The city council meeting this week was record long at 4.25 hours (aka till 11:45 pm). We discussed, at length, a very important land use issue: an application to develop a 1.3 acre parcel to include 4 townhouses and 8 single family homes in a single family home neighborhood off of S. Ivy and SW 6th St.
It was a three-part application, actually, and it was appealed to us by the land owner, Allen Manuel, because his application was denied by the Planning Commission previously. In the end, the council voted 5-1 to uphold the Planning Commission’s denial.
I voted against the motion to deny the 3 applications (all bundled in one) because I felt strongly that the rezoning of this parcel from low density residential to commercial residential (which could include medium density residential) was reasonable and allowable under our existing comprehensive plan. Moreover, it is one of my primary goals as a councilor to increase the availability of affordable housing (smaller lots equal less costly houses in this case). It’s a complicated land use situation and several of the neighbors gave informed and intelligent testimony on the case, as did Mr. Manuel and his attorney.
The council debated the different interpretations of the city code being expressed, and I was proud of the thoughtful questions we asked our staff and each other and how thorough we were in our effort to make a good decision. In the end, the majority believed that we would be granting an exception to the code by approving the other two applications: a conditional use permit and the subdivision permit and they weren’t comfortable with changing the zoning of that area.

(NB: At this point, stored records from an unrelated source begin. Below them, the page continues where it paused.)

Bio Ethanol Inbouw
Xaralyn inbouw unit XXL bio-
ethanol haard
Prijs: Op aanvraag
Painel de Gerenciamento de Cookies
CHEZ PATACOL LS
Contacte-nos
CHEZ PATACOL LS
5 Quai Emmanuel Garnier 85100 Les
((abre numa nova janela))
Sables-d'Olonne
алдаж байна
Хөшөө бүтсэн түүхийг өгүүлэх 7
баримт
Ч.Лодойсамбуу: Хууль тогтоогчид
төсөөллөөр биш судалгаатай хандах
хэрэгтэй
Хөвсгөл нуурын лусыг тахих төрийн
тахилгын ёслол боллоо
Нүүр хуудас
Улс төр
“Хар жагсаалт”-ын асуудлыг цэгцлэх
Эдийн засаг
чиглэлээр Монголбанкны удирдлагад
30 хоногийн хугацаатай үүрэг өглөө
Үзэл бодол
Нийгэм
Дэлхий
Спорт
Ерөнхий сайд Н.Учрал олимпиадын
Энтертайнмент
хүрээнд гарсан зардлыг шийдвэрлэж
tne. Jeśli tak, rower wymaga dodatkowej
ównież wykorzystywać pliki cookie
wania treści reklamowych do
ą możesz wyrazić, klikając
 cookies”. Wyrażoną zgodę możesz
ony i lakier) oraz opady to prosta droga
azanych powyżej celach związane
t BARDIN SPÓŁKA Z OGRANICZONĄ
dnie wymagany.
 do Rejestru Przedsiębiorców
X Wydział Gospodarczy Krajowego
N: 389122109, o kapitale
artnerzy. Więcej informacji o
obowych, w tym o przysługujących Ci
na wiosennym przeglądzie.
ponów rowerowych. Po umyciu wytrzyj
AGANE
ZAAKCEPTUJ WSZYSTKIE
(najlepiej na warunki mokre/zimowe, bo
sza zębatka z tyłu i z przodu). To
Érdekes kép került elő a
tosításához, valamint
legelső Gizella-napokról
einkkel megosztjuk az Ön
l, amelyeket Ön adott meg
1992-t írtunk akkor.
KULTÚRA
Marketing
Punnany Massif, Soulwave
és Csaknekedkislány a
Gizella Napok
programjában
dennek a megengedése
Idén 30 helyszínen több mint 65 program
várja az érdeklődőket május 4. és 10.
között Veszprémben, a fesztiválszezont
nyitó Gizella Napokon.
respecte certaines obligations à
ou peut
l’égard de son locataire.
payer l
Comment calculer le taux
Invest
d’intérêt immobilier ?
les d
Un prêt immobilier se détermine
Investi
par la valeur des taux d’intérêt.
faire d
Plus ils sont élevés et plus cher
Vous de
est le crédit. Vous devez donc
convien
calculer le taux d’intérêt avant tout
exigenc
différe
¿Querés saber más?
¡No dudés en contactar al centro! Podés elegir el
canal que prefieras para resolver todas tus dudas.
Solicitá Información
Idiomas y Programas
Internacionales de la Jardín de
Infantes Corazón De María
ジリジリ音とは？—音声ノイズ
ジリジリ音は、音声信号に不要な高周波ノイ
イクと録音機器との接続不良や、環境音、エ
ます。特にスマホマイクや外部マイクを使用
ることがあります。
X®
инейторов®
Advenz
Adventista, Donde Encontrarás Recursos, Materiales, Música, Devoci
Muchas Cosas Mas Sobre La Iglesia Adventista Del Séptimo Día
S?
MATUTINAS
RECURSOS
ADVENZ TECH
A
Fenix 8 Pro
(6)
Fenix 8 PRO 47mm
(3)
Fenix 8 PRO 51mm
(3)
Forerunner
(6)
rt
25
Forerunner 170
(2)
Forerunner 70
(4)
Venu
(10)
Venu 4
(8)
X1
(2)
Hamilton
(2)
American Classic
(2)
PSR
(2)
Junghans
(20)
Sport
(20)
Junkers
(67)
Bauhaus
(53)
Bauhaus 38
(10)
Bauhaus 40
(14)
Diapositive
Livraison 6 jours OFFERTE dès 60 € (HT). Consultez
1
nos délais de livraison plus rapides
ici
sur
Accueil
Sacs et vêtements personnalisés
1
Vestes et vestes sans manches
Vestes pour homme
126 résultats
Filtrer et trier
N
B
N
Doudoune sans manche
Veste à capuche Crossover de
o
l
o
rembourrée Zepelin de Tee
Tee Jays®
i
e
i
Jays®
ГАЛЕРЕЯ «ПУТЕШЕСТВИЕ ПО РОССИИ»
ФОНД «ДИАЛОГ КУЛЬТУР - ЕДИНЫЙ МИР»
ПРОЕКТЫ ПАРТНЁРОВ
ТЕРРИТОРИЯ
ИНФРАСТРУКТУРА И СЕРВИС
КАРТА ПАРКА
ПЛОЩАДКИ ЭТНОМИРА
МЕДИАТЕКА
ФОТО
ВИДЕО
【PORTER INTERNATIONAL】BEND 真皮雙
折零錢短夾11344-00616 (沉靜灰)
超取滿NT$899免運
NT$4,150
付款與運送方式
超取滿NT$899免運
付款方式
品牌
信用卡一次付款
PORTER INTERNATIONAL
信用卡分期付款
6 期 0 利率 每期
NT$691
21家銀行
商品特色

I understood the perspectives of both sides. I believe we should amend our city code in the near future to prevent future lack of clarity on the topic of “lot size averaging” and existing easement guidelines. When a developer invests tens of $1000s on a property development proposal because he interprets the city code in a manner that justifies his plan, we have a big problem. He has the right to appeal his case to a higher court called the Land Use Board of Appeals if he wishes. The neighbors of that section of SW Canby went home happy late last night. I commend them for being such an organized, concerned, and informed group of citizens.